Thursday, October 27, 2011

Giving gaming a bad name

Newsweek has an article with the usual examples of online gaming addiction killing people. That sort of article with always the same examples must have gone through every newspaper and magazine over the last years. For most rational people it should be clear that the chance to die from online gaming addiction is about the same as dying from TV addiction, and several orders of magnitude below the chance of dying from alcohol or drug addiction. But "addiction" makes such a nice word for headlines.

Unfortunately this sort of sensationalist journalism finds easy targets in the so-called "hardcore" players. MMO Melting Pot reported this week that the first Ragnaros HC kill came after 500 wipes, and that even after knowing how it is done most guilds need about 400 pulls before they down Ragnaros.
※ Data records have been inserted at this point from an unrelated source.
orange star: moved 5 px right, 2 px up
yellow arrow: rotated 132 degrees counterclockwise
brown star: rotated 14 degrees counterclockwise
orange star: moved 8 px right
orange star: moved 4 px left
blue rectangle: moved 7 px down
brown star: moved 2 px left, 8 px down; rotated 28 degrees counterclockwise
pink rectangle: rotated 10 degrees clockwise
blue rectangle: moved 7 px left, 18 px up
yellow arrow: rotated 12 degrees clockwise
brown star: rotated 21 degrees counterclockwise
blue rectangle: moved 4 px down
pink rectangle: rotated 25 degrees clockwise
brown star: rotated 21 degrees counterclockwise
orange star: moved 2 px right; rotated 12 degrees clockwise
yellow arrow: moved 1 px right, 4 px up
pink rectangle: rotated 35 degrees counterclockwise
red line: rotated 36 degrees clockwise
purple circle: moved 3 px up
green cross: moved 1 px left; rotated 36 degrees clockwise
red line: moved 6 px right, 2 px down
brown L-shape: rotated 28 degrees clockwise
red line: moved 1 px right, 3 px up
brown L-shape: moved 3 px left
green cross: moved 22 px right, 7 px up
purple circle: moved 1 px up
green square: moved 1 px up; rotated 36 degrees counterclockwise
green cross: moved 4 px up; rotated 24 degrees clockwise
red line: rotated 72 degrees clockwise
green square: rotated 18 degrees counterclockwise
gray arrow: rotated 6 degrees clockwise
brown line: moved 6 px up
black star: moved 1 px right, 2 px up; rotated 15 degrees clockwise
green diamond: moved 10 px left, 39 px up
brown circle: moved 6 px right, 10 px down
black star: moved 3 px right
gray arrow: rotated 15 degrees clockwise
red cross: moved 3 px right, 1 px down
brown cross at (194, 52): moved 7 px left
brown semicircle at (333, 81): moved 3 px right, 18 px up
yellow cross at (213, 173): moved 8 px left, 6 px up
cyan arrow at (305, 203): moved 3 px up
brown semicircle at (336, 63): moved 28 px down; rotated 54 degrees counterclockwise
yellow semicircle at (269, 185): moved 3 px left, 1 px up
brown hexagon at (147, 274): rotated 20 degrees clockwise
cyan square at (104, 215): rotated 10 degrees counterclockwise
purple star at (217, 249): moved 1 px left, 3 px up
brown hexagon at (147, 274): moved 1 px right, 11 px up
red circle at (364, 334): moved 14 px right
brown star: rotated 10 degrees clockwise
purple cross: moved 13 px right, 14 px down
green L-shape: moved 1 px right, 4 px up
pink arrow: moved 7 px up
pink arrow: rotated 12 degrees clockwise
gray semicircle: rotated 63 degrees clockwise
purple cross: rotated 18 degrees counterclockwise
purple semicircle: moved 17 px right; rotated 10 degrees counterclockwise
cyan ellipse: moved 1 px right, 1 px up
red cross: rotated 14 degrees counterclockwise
But while MMO Melting Pot asks whether that is good game design (easy question: no, it certainly isn't), I'm wondering about the much more difficult question whether that sort of "hardcore" playing still is sane, or whether such behavior can rightfully be called "addicted".

There is certainly a problem that hardcore gamers are causing to the perception of people playing games in general. Every documentary about gaming (not to mention South Park) shows the unwashed guy living in his mother's basement playing WoW raids excessively while swearing profanities in his headset. We gamers know that this is a caricature, but in the end the perception hurts us all. We get to hear: "Oh, you play video games as a hobby? I've seen a film about that, isn't that rather unhealthy?"

What do you respond to that? That watching TV for 3 days probably isn't healthy either, even if it gets you a world record? Or do you launch the long-winded defence that the overwhelming majority of people playing video games plays them for less hours a day than the average American watches TV, and that a few crazies playing much more aren't representative for the rest of us? Sometimes I wonder if the Chinese aren't wiser than we are, when they impose limits on online gaming. Until then the hardcore gamers are going to be an easy mark for journalists writing about gaming addiction, and will continue to give gaming a bad name.